By Thomas Miller, President, National Research Center, Inc.

As I was watching the new series The Vietnam War from PBS, I found myself fascinated by Robert McNamara’s penchant for performance metrics, which he brought from the Ford Motor Company to the Kennedy and Johnson administrations’ defense department. Extolledand deridedas a “human computer,” McNamara had earned a reputation as an expert at measuring corporate and government processes to improve efficiencies.

In local government, we, too, have a deep interest in measuring performance, using hard data to tell our stories of success and challenge. While the Vietnam series is a documentary about the motivations and waging of that war, it also is a history lesson about how we make policy decisions.

Like McNamara, at least in this small way, I am a stats guy. Data-based decisions are better, in my thinking, than are decisions that come only from the gut and the knee. I know I’m not a “whiz kid” or one of the “best and the brightest,” but I resist the shibboleths that proclaim statistics the enemy of common sense. Yes, you can lie with statistics, but you can lie even better with words.

My bow to numbers made, it also is clear to me that performance data alone or the wrong performance data can misdirect vital policy conclusions. A quote from USAID’s Rufus Phillips in Episode 2 of the Vietnam series offers a relevant illustration and a caution to all of us in the performance measuring business:

“Secretary McNamara decided that he would draw up some kind of chart to determine whether we were winning or not and he was putting in things like numbers of weapons recovered, numbers of Vietcong killed . . . very statistical.
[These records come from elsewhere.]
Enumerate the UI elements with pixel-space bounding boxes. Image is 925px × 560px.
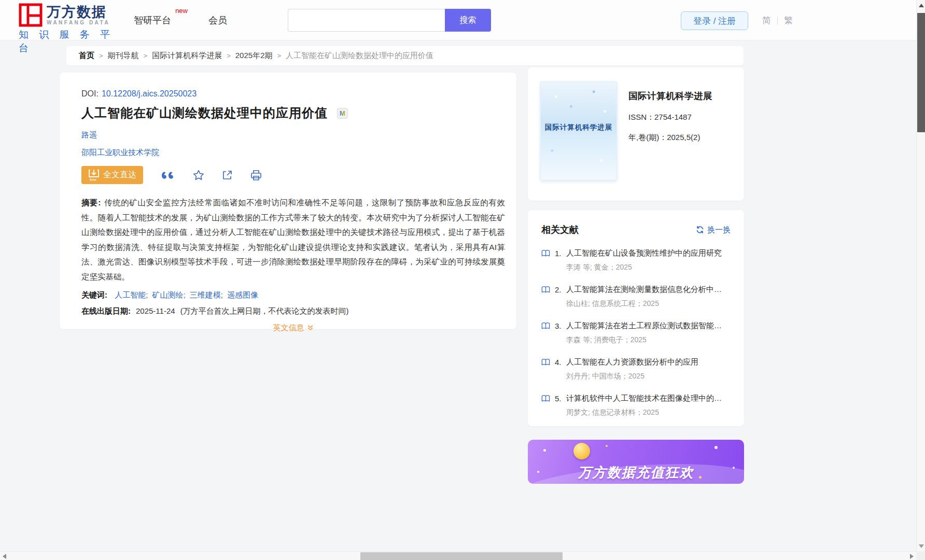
related-item-meta: 徐山柱; 信息系统工程；2025 bbox=[566, 299, 731, 309]
breadcrumb-link[interactable]: 国际计算机科学进展 bbox=[152, 51, 222, 61]
english-info-row: 英文信息 bbox=[81, 323, 505, 333]
breadcrumb-link[interactable]: 2025年2期 bbox=[235, 51, 273, 61]
related-title: 相关文献 bbox=[541, 223, 579, 236]
journal-cover-title: 国际计算机科学进展 bbox=[541, 123, 616, 132]
abstract-text: 传统的矿山安全监控方法经常面临诸如不准时访问和准确性不足等问题，这限制了预防事故… bbox=[81, 198, 505, 281]
favorite-button[interactable] bbox=[193, 170, 204, 180]
vertical-scrollbar[interactable] bbox=[916, 0, 925, 551]
nav-item-member[interactable]: 会员 bbox=[208, 14, 227, 26]
volume-value: 2025,5(2) bbox=[667, 133, 700, 142]
institution-link[interactable]: 邵阳工业职业技术学院 bbox=[81, 148, 159, 158]
print-icon bbox=[250, 170, 262, 180]
keywords-row: 关键词: 人工智能; 矿山测绘; 三维建模; 遥感图像; bbox=[81, 288, 505, 302]
nav-item-research-platform[interactable]: 智研平台 new bbox=[134, 14, 171, 26]
svg-text:free: free bbox=[90, 177, 96, 181]
login-register-button[interactable]: 登录 / 注册 bbox=[681, 11, 748, 30]
related-item-meta: 周梦文; 信息记录材料；2025 bbox=[566, 408, 731, 417]
volume-label: 年,卷(期)： bbox=[628, 133, 667, 142]
related-item-meta: 刘丹丹; 中国市场；2025 bbox=[566, 372, 731, 381]
book-icon bbox=[541, 322, 550, 330]
main-nav: 智研平台 new 会员 bbox=[134, 0, 227, 40]
keyword-link[interactable]: 矿山测绘 bbox=[152, 290, 184, 299]
promo-banner[interactable]: 万方数据充值狂欢 bbox=[528, 440, 744, 484]
horizontal-scrollbar[interactable] bbox=[0, 551, 925, 560]
keyword-link[interactable]: 人工智能 bbox=[115, 290, 146, 299]
breadcrumb-item: > 2025年2期 bbox=[222, 51, 272, 61]
logo-title: 万方数据 bbox=[47, 5, 110, 19]
related-item-meta: 李涛 等; 黄金；2025 bbox=[566, 263, 731, 272]
related-item-number: 4. bbox=[555, 358, 566, 367]
book-icon bbox=[541, 286, 550, 293]
search-bar: 搜索 bbox=[288, 9, 491, 32]
double-chevron-down-icon bbox=[307, 325, 314, 331]
breadcrumb-separator: > bbox=[277, 52, 282, 60]
breadcrumb-link[interactable]: 人工智能在矿山测绘数据处理中的应用价值 bbox=[286, 51, 433, 61]
related-article-item: 3. 人工智能算法在岩土工程原位测试数据智能… 李森 等; 消费电子；2025 bbox=[541, 321, 731, 345]
book-icon bbox=[541, 395, 550, 402]
journal-cover[interactable]: 国际计算机科学进展 bbox=[540, 81, 617, 180]
wanfang-logo-icon bbox=[19, 3, 43, 27]
related-item-number: 1. bbox=[555, 249, 566, 258]
search-input[interactable] bbox=[288, 9, 445, 32]
related-article-item: 1. 人工智能在矿山设备预测性维护中的应用研究 李涛 等; 黄金；2025 bbox=[541, 248, 731, 272]
doi-link[interactable]: 10.12208/j.aics.20250023 bbox=[102, 89, 197, 98]
star-icon bbox=[193, 170, 204, 180]
related-item-title[interactable]: 计算机软件中人工智能技术在图像处理中的… bbox=[566, 394, 731, 403]
related-articles-card: 相关文献 换一换 1. 人工智能在矿山设备预测性维护中的应用研究 李涛 等; 黄… bbox=[528, 210, 744, 426]
metrics-badge[interactable]: M bbox=[337, 108, 348, 119]
action-toolbar: free 全文直达 bbox=[81, 166, 505, 184]
related-article-item: 5. 计算机软件中人工智能技术在图像处理中的… 周梦文; 信息记录材料；2025 bbox=[541, 394, 731, 417]
related-item-number: 2. bbox=[555, 285, 566, 294]
scroll-right-arrow-icon[interactable] bbox=[910, 554, 914, 559]
keyword-link[interactable]: 三维建模 bbox=[190, 290, 221, 299]
horizontal-scrollbar-thumb[interactable] bbox=[360, 552, 563, 560]
related-item-title[interactable]: 人工智能在矿山设备预测性维护中的应用研究 bbox=[566, 248, 731, 258]
lang-divider bbox=[777, 17, 778, 25]
keyword-link[interactable]: 遥感图像 bbox=[227, 290, 258, 299]
related-item-title[interactable]: 人工智能在人力资源数据分析中的应用 bbox=[566, 357, 731, 367]
lang-simplified[interactable]: 简 bbox=[762, 15, 771, 26]
related-item-title[interactable]: 人工智能算法在岩土工程原位测试数据智能… bbox=[566, 321, 731, 331]
scroll-left-arrow-icon[interactable] bbox=[3, 554, 6, 559]
scrollbar-corner bbox=[916, 551, 925, 560]
fulltext-access-button[interactable]: free 全文直达 bbox=[81, 166, 143, 184]
cite-button[interactable] bbox=[161, 170, 175, 180]
keyword-item: 遥感图像; bbox=[227, 290, 258, 299]
lang-traditional[interactable]: 繁 bbox=[784, 15, 793, 26]
journal-issn-row: ISSN：2754-1487 bbox=[628, 113, 712, 122]
share-icon bbox=[222, 170, 233, 180]
refresh-icon bbox=[696, 226, 704, 234]
issn-value: 2754-1487 bbox=[654, 113, 692, 121]
journal-name-link[interactable]: 国际计算机科学进展 bbox=[628, 90, 712, 102]
vertical-scrollbar-thumb[interactable] bbox=[917, 13, 925, 132]
publish-date-note: (万方平台首次上网日期，不代表论文的发表时间) bbox=[180, 306, 349, 315]
breadcrumb-item: > 国际计算机科学进展 bbox=[139, 51, 222, 61]
share-button[interactable] bbox=[222, 170, 233, 180]
scroll-down-arrow-icon[interactable] bbox=[919, 544, 924, 548]
keyword-item: 人工智能; bbox=[115, 290, 152, 299]
refresh-related-button[interactable]: 换一换 bbox=[696, 225, 731, 235]
publish-date-row: 在线出版日期:2025-11-24(万方平台首次上网日期，不代表论文的发表时间) bbox=[81, 306, 505, 316]
keyword-item: 三维建模; bbox=[190, 290, 227, 299]
print-button[interactable] bbox=[250, 170, 262, 180]
related-item-title[interactable]: 人工智能算法在测绘测量数据信息化分析中… bbox=[566, 285, 731, 295]
issn-label: ISSN： bbox=[628, 113, 654, 121]
search-button[interactable]: 搜索 bbox=[445, 9, 491, 32]
publish-date-label: 在线出版日期: bbox=[81, 306, 131, 315]
confetti-dot bbox=[543, 449, 546, 452]
related-item-meta: 李森 等; 消费电子；2025 bbox=[566, 335, 731, 345]
wanfang-logo[interactable]: 万方数据 WANFANG DATA 知 识 服 务 平 台 bbox=[19, 3, 128, 55]
author-link[interactable]: 路遥 bbox=[81, 130, 97, 140]
gold-coin-icon bbox=[573, 443, 590, 459]
journal-volume-row: 年,卷(期)：2025,5(2) bbox=[628, 133, 712, 143]
abstract-label: 摘要: bbox=[81, 198, 101, 207]
related-article-item: 2. 人工智能算法在测绘测量数据信息化分析中… 徐山柱; 信息系统工程；2025 bbox=[541, 285, 731, 309]
doi-label: DOI: bbox=[81, 89, 99, 98]
english-info-link[interactable]: 英文信息 bbox=[273, 323, 314, 333]
related-item-number: 3. bbox=[555, 321, 566, 330]
quote-icon bbox=[161, 170, 175, 180]
scroll-up-arrow-icon[interactable] bbox=[919, 4, 924, 7]
article-detail-card: DOI:10.12208/j.aics.20250023 人工智能在矿山测绘数据… bbox=[60, 73, 516, 329]
logo-subtitle-en: WANFANG DATA bbox=[47, 20, 110, 25]
breadcrumb-separator: > bbox=[144, 52, 148, 60]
And he asked Edward Lansdale who was then in the Pentagon as head of special operations to come down and look at this and so Lansdale did and he said, ‘There’s something missing.’ And McNamara said, ‘What?' and Lansdale said, ‘The feelings of the Vietnamese people.’ You couldn’t reduce it to a statistic.”

The PBS series is filled with implied criticism of the exclusive use of numbers to draw conclusions about the success of the war (and separately, it vilifies the lack of transparency from the government and military).
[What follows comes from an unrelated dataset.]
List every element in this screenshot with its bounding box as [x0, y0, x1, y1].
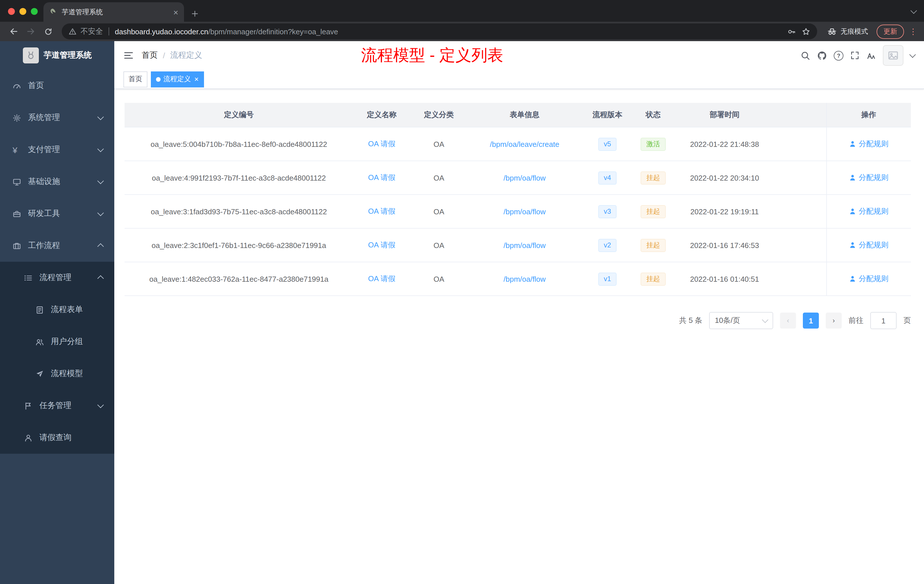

Like the war efforts of mid-Twentieth-Century America, local governments that work the front lines of performance management these days are intent to measure what matters, but unlike the federal government of the last millennium, today’s jurisdictions toil to be fully forthcoming with their findings.
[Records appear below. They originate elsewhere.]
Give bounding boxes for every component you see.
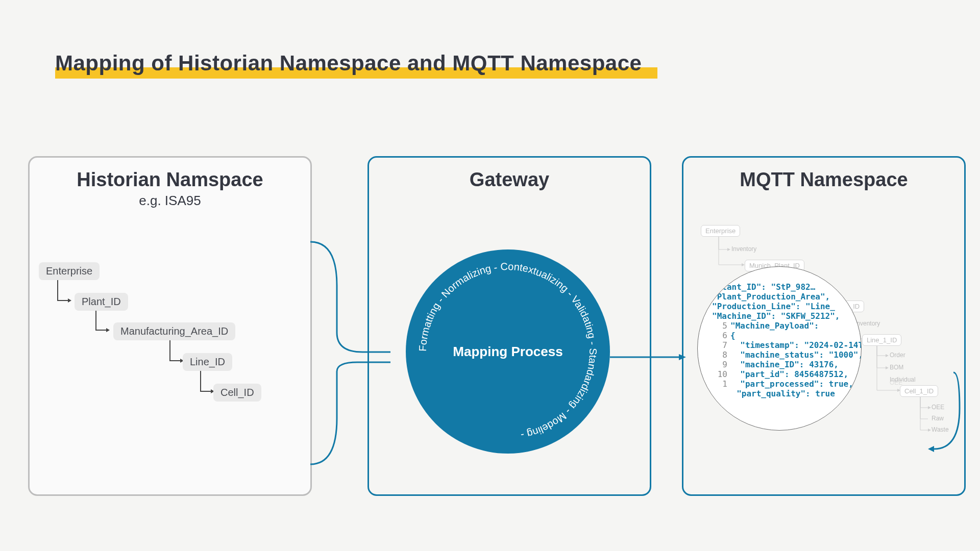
payload-magnifier: "Plant_ID": "StP_982… "Plant_Production_… [697,266,862,431]
mqtt-node-bom: BOM [890,364,903,371]
svg-marker-1 [106,328,110,332]
gateway-panel: Gateway Formatting - Normalizing - Conte… [368,156,651,496]
svg-marker-0 [68,298,71,303]
mqtt-node-line: Line_1_ID [862,334,901,346]
payload-json: "Plant_ID": "StP_982… "Plant_Production_… [712,282,861,408]
mqtt-node-oee2: OEE [932,404,944,411]
historian-node-plant: Plant_ID [75,293,128,311]
mqtt-node-inventory3: Inventory [855,320,880,327]
svg-marker-14 [928,406,931,409]
historian-panel-subtitle: e.g. ISA95 [30,193,310,209]
svg-marker-12 [886,366,889,369]
mapping-process-circle: Formatting - Normalizing - Contextualizi… [406,249,610,454]
mqtt-panel-title: MQTT Namespace [683,169,964,191]
historian-node-cell: Cell_ID [213,384,261,402]
page-title-block: Mapping of Historian Namespace and MQTT … [55,51,642,76]
historian-node-enterprise: Enterprise [39,262,100,280]
historian-panel-title: Historian Namspace [30,169,310,191]
mqtt-node-order: Order [890,352,905,359]
historian-node-line: Line_ID [183,353,232,371]
mqtt-node-enterprise: Enterprise [701,225,740,237]
mqtt-node-inventory1: Inventory [731,245,756,253]
mqtt-node-waste: Waste [932,426,949,433]
gateway-ring-text: Formatting - Normalizing - Contextualizi… [417,261,599,441]
svg-marker-11 [886,354,889,357]
historian-panel: Historian Namspace e.g. ISA95 Enterprise… [28,156,312,496]
svg-marker-5 [727,248,730,251]
gateway-panel-title: Gateway [369,169,650,191]
mqtt-node-oee1: OEE [890,379,902,386]
mqtt-node-cell: Cell_1_ID [900,385,938,397]
svg-marker-15 [928,429,931,432]
mqtt-node-raw: Raw [932,415,944,422]
historian-node-area: Manufacturing_Area_ID [113,322,235,340]
page-title: Mapping of Historian Namespace and MQTT … [55,51,642,76]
Yet it also is true that for modern-day jurisdictions, secondary data alone that inform the status of processes (potholes filled, park acreage) or the proxy outcomes of government interventions (travel time across town, numbers of crimes) are likely to miss the fundamental point of government policy decisions. We need to understand what the people think of their lives and community. And the best way to know what the people think is to ask them.